- Born: 15 October 1934 Aberarth, Ceredigion, Wales
- Died: 4 January 2010 (aged 75) Llanelli, Carmarthenshire, Wales
- Education: University College of Wales, Aberystwyth
- Occupations: Academic; broadcaster; author;
- Political party: Plaid Cymru
- Spouse: Aerona
- Children: 2, including Huw

= Hywel Teifi Edwards =

Welsh academic and historian (1934–2010)

Hywel Teifi Edwards (15 October 1934 - 4 January 2010) was a Welsh academic and historian, a prominent Welsh nationalist, a broadcaster and an author in the Welsh language. He was the father of former BBC journalist Huw Edwards.

==Early life==
Born and raised in Aberarth, Cardiganshire, Edwards attended Aberaeron County School and the University College of Wales, Aberystwyth.

==Career==
Edwards taught Welsh at Garw Grammar School, Pontycymer, where he met his wife Aerona Protheroe, before joining the Adult Education Department at University College of Swansea as a tutor in Welsh literature.
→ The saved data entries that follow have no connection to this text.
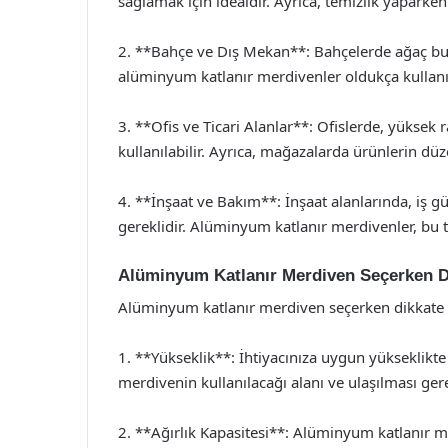
sağlamak için idealdir. Ayrıca, temizlik yaparken
2. **Bahçe ve Dış Mekan**: Bahçelerde ağaç bu
alüminyum katlanır merdivenler oldukça kullanış
3. **Ofis ve Ticari Alanlar**: Ofislerde, yüksek
kullanılabilir. Ayrıca, mağazalarda ürünlerin düz
4. **İnşaat ve Bakım**: İnşaat alanlarında, iş g
gereklidir. Alüminyum katlanır merdivenler, bu tü
Alüminyum Katlanır Merdiven Seçerken D
Alüminyum katlanır merdiven seçerken dikkate 
1. **Yükseklik**: İhtiyacınıza uygun yükseklikte
merdivenin kullanılacağı alanı ve ulaşılması ge
2. **Ağırlık Kapasitesi**: Alüminyum katlanır mer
He became a professor and head of the Welsh Language department before resigning. Their two children are Huw Edwards and Meinir Edwards (now Meinir Krishnasamy). He subsequently became an extramural lecturer in Welsh literature at University College of Swansea, and later Professor and Head of the Welsh Department.

He retired from full-time teaching in 1995 but continued to lecture and write books. He specialised in 19th century history, and was the leading authority on the history of the National Eisteddfod of Wales.

Tudur Hallam won the chair at the 2010 National Eisteddfod in Blaenau Gwent for his awdl (poem) in memory of Hywel Teifi, who had been his mentor.

==Politics==
He frequently appeared on Welsh language radio and TV.
Edwards stood twice for Plaid Cymru as a parliamentary candidate, in Llanelli in 1983 and Carmarthen in 1987. He represented Llangennech on Dyfed County Council for 14 years.

He died on 4 January 2010 in Tŷ Bryngwyn Hospice in Llanelli after a short illness.

==Works==
- Yr Eisteddfod 1176–1976, Gomer Press (1976)
- Gŵyl Gwalia: Yr Eisteddfod yn Oes Aur Victoria 1858–1868, Gomer Press (1980)
- Codi'r hen wlad yn ei hol, 1850–1914, Gomer Press (1989)
- Eisteddfod Ffair y Byd, Chicago, 1893, Gomer Press (1990)
- Arwr glew erwau'r glo, 1850–1950, Gomer Press (1994)
- O'r pentre gwyn i Gwmderi, Gomer Press (2004)
- Hanes Eglwys Bryn Seion, Llangennech (2007)
- The National Pageant of Wales, Gomer Press (2009)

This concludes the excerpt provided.